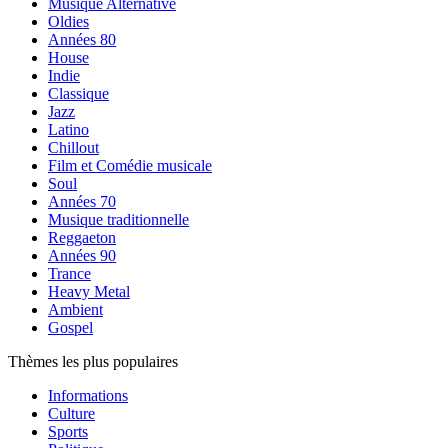
Musique Alternative
Oldies
Années 80
House
Indie
Classique
Jazz
Latino
Chillout
Film et Comédie musicale
Soul
Années 70
Musique traditionnelle
Reggaeton
Années 90
Trance
Heavy Metal
Ambient
Gospel
Thèmes les plus populaires
Informations
Culture
Sports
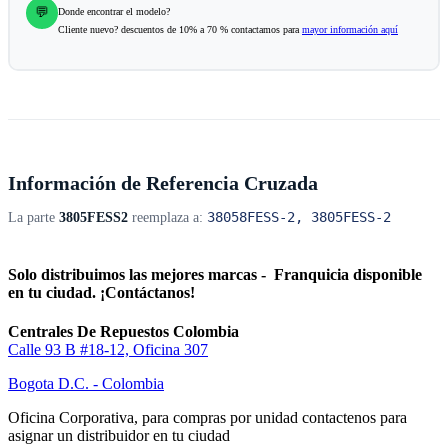
💬
Donde encontrar el modelo?
Cliente nuevo? descuentos de 10% a 70 % contactamos para
mayor información aquí
Información de Referencia Cruzada
38058FESS-2, 3805FESS-2
La parte
3805FESS2
reemplaza a:
Solo distribuimos las mejores marcas - Franquicia disponible
en tu ciudad. ¡Contáctanos!
Centrales De Repuestos Colombia
Calle 93 B #18-12, Oficina 307
Bogota D.C. - Colombia
Oficina Corporativa, para compras por unidad contactenos para
asignar un distribuidor en tu ciudad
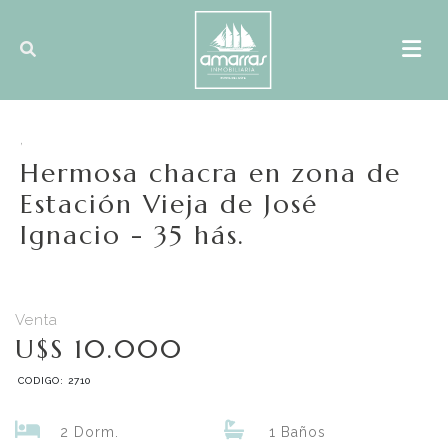
,
Hermosa chacra en zona de
Estación Vieja de José
Ignacio - 35 hás.
Venta
U$S 10.000
CODIGO: 2710
2 Dorm.
1 Baños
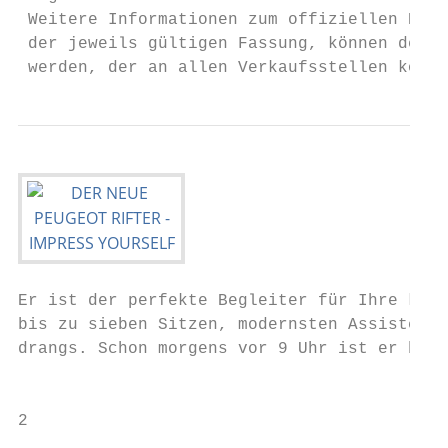
 Weitere Informationen zum offiziellen Kraf
 der jeweils gültigen Fassung, können dem „
 werden, der an allen Verkaufsstellen koste
Er ist der perfekte Begleiter für Ihre klei
bis zu sieben Sitzen, modernsten Assistenzs
drangs. Schon morgens vor 9 Uhr ist er bere
                                           
2                                          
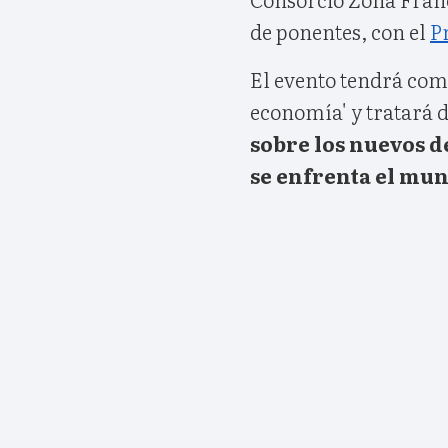
de ponentes, con el
P
El evento tendrá com
economía' y tratará de
sobre los nuevos d
se enfrenta el mu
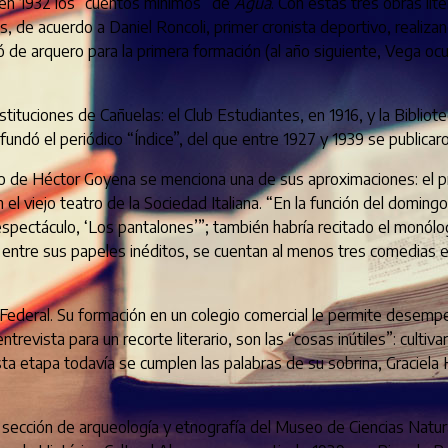
n en 1932 los “cuentos mínimos” de
Agua
. Con estas tres obras lite
, de acuerdo a Daniel Roncoli, primer cronista deportivo, realizan
 de arquero para la primera formación (al año siguiente, Vega ocu
stituciones de Cañuelas: el Club Estudiantes, en 1916, y la Bibliot
fundó el periódico “Índice”, del que entre 1927 y 1939 se publicar
io de Héctor Goyena se menciona una de sus aproximaciones: el pr
l viejo teatro de la Sociedad Italiana. “En la función del domin
espectáculo, ‘Los pantalones’”; también habría recitado el monól
ue, entre sus papeles inéditos, se cuentan al menos tres comedias 
 Federal. Su formación en un colegio comercial le permite desemp
revista para un recorte literario, son las “cosas inútiles”: cultiva
sta etapa todavía se cumplen las palabras de su sobrina, Graciela 
sección de arqueología y etnografía del Museo de Ciencias Natur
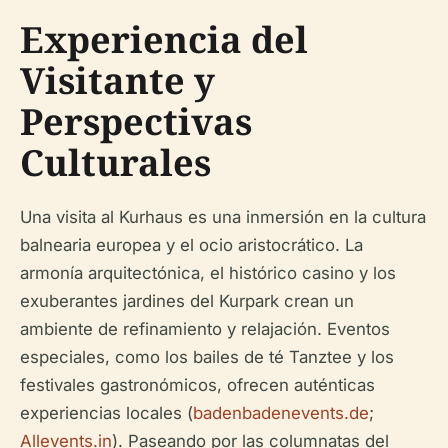
Experiencia del
Visitante y
Perspectivas
Culturales
Una visita al Kurhaus es una inmersión en la cultura
balnearia europea y el ocio aristocrático. La
armonía arquitectónica, el histórico casino y los
exuberantes jardines del Kurpark crean un
ambiente de refinamiento y relajación. Eventos
especiales, como los bailes de té Tanztee y los
festivales gastronómicos, ofrecen auténticas
experiencias locales (
badenbadenevents.de
;
Allevents.in
). Paseando por las columnatas del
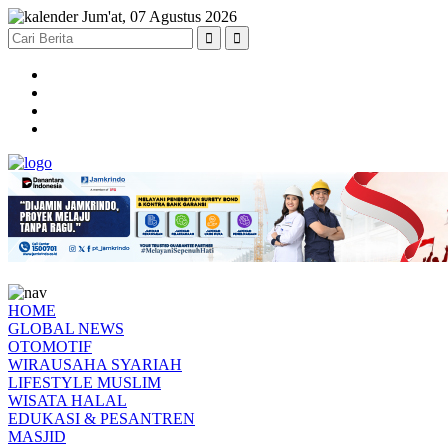
Jum'at, 07 Agustus 2026
HOME
GLOBAL NEWS
OTOMOTIF
WIRAUSAHA SYARIAH
LIFESTYLE MUSLIM
WISATA HALAL
EDUKASI & PESANTREN
MASJID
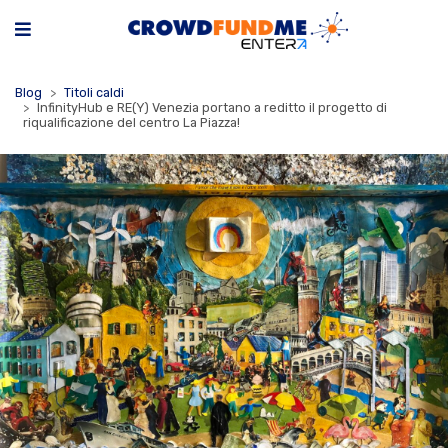
Blog
Titoli caldi
InfinityHub e RE(Y) Venezia portano a reditto il progetto di
riqualificazione del centro La Piazza!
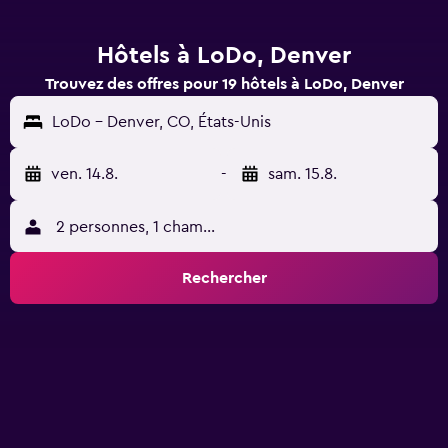
Hôtels à LoDo, Denver
Trouvez des offres pour 19 hôtels à LoDo, Denver
LoDo - Denver, CO, États-Unis
ven. 14.8.
-
sam. 15.8.
2 personnes, 1 chambre
Rechercher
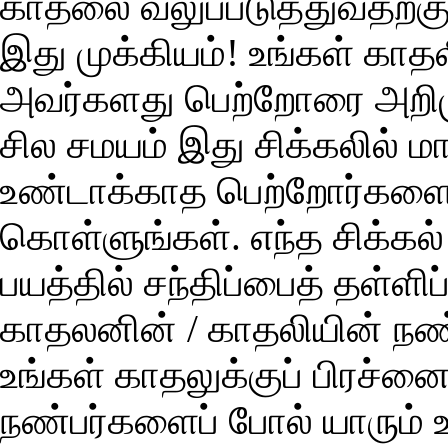
காதலை வலுப்படுத்துவதற்கும
இது முக்கியம்! உங்கள் கா
அவர்களது பெற்றோரை அறிமுகப
சில சமயம் இது சிக்கலில் ம
உண்டாக்காத பெற்றோர்களை 
கொள்ளுங்கள். எந்த சிக்கல் 
பயத்தில் சந்திப்பைத் தள்ளிப
காதலனின் / காதலியின் நண
உங்கள் காதலுக்குப் பிரச்ன
நண்பர்களைப் போல் யாரும் உ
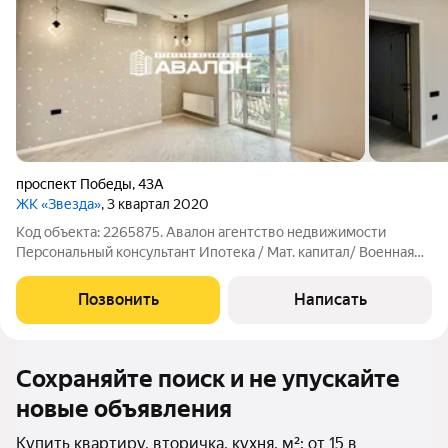
проспект Победы
,
43А
ЖК «Звезда»
, 3 квартал 2020
Код объекта: 2265875. Авалон агентство недвижимости
Персональный консультант Ипотека / Мат. капитал/ Военная
ипотека Юр. Сопровождение. Квартира в центре Курортного
города. Просторная квартира с дизайнерским ремонтом.
Позвонить
Написать
Планировка: прихожая,
Сохраняйте поиск и не упускайте
новые объявления
Купить квартиру, вторичка, кухня, м²: от 15 в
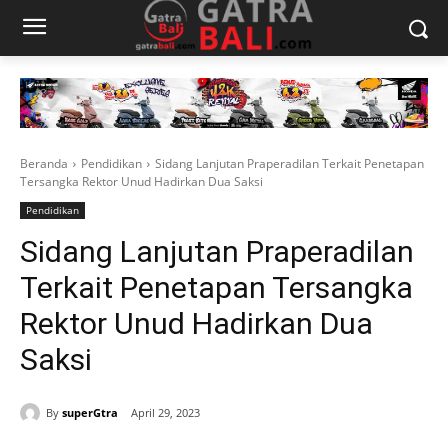
Beranda
Pendidikan
Sidang Lanjutan Praperadilan Terkait Penetapan
Tersangka Rektor Unud Hadirkan Dua Saksi
Pendidikan
Sidang Lanjutan Praperadilan
Terkait Penetapan Tersangka
Rektor Unud Hadirkan Dua
Saksi
By
superGtra
April 29, 2023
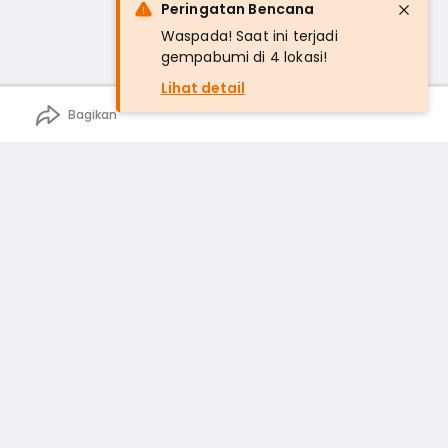
Peringatan Bencana
Waspada! Saat ini terjadi
gempabumi di 4 lokasi!
Lihat detail
Bagikan
n
rga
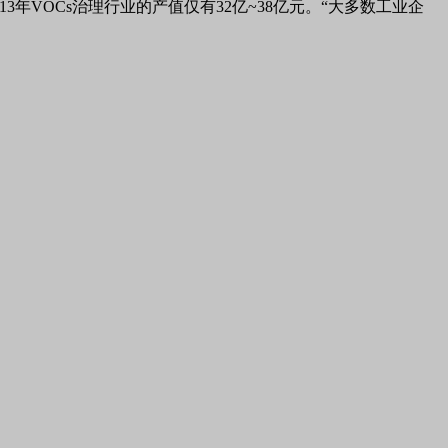
13
年
VOCs
治理行业的产值仅有
32
亿
~38
亿元。“大多数工业企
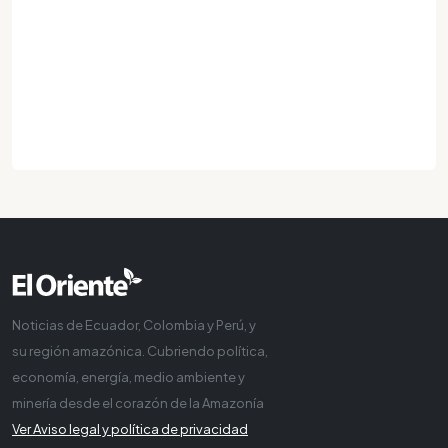
Noticias de Ecuador, Colombia y Perú, y
su región amazónica. Cubriendo política,
economía, energía, medio ambiente y
minería desde el corazón de la Amazonía
Ver Aviso legal y política de privacidad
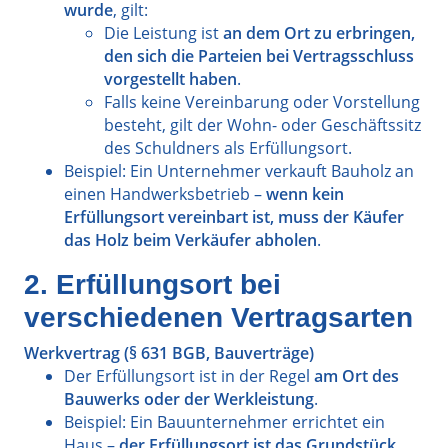
wurde
, gilt:
Die Leistung ist
an dem Ort zu erbringen,
den sich die Parteien bei Vertragsschluss
vorgestellt haben
.
Falls keine Vereinbarung oder Vorstellung
besteht, gilt der Wohn- oder Geschäftssitz
des Schuldners als Erfüllungsort.
Beispiel: Ein Unternehmer verkauft Bauholz an
einen Handwerksbetrieb –
wenn kein
Erfüllungsort vereinbart ist, muss der Käufer
das Holz beim Verkäufer abholen
.
2. Erfüllungsort bei
verschiedenen Vertragsarten
Werkvertrag (§ 631 BGB, Bauverträge)
Der Erfüllungsort ist in der Regel
am Ort des
Bauwerks oder der Werkleistung
.
Beispiel: Ein Bauunternehmer errichtet ein
Haus –
der Erfüllungsort ist das Grundstück,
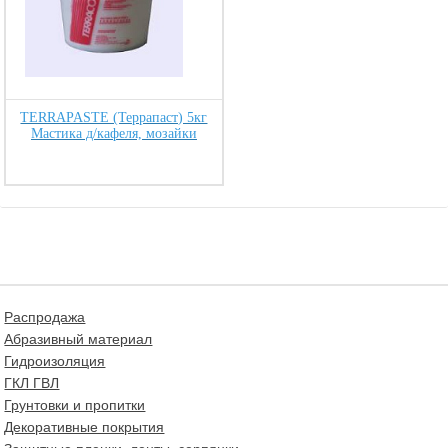
TERRAPASTE (Террапаст) 5кг
Мастика д/кафеля, мозайки
Распродажа
Абразивный материал
Гидроизоляция
ГКЛ ГВЛ
Грунтовки и пропитки
Декоративные покрытия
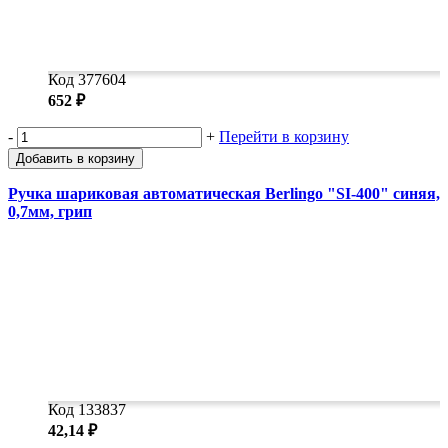
Код 377604
652 ₽
-
+
Перейти в корзину
Добавить в корзину
Ручка шариковая автоматическая Berlingo "SI-400" синяя,
0,7мм, грип
Код 133837
42,14 ₽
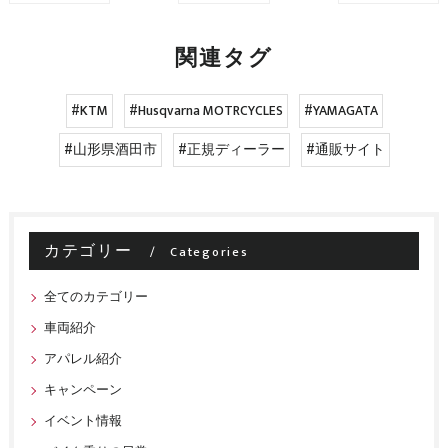
関連タグ
#KTM
#Husqvarna MOTRCYCLES
#YAMAGATA
#山形県酒田市
#正規ディーラー
#通販サイト
カテゴリー
Categories
全てのカテゴリー
車両紹介
アパレル紹介
キャンペーン
イベント情報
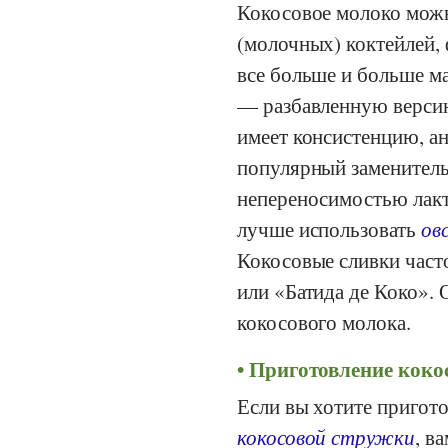
Кокосовое молоко можно
(молочных) коктейлей,
все больше и больше м
— разбавленную версию
имеет консистенцию, а
популярный заменитель
непереносимостью лакт
лучше использовать
ов
Кокосовые сливки часто
или «Батида де Коко». 
кокосового молока.
Приготовление кокос
Если вы хотите пригот
кокосовой стружки
, в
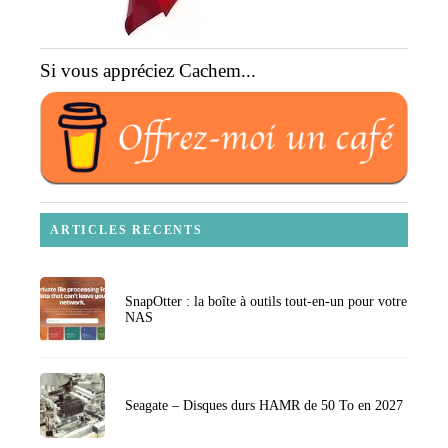
Si vous appréciez Cachem...
ARTICLES RECENTS
SnapOtter : la boîte à outils tout-en-un pour votre
NAS
Seagate – Disques durs HAMR de 50 To en 2027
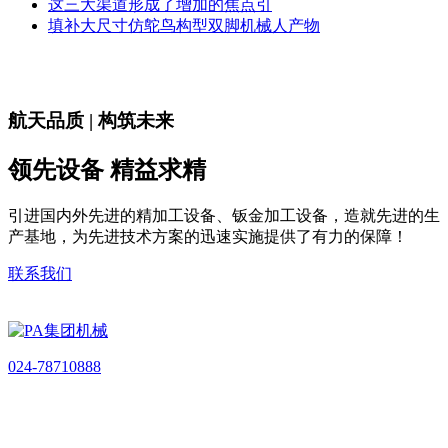
这三大渠道形成了增加的焦点引
填补大尺寸仿鸵鸟构型双脚机械人产物
航天品质 | 构筑未来
领先设备 精益求精
引进国内外先进的精加工设备、钣金加工设备，造就先进的生
产基地，为先进技术方案的迅速实施提供了有力的保障！
联系我们
024-78710888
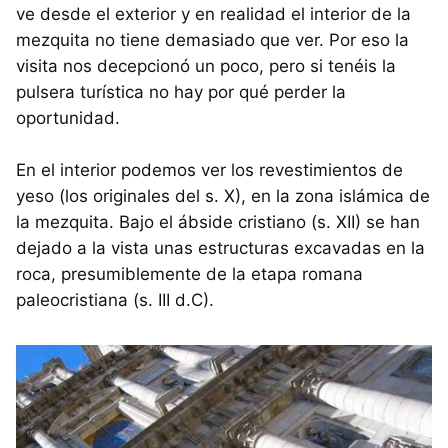
ve desde el exterior y en realidad el interior de la
mezquita no tiene demasiado que ver. Por eso la
visita nos decepcionó un poco, pero si tenéis la
pulsera turística no hay por qué perder la
oportunidad.
En el interior podemos ver los revestimientos de
yeso (los originales del s. X), en la zona islámica de
la mezquita. Bajo el ábside cristiano (s. XII) se han
dejado a la vista unas estructuras excavadas en la
roca, presumiblemente de la etapa romana
paleocristiana (s. III d.C).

═══

Exercise description: Each line of the listing that holds the string "Terkait" counts once; state how many there are, with nothing added.

Answer section: 2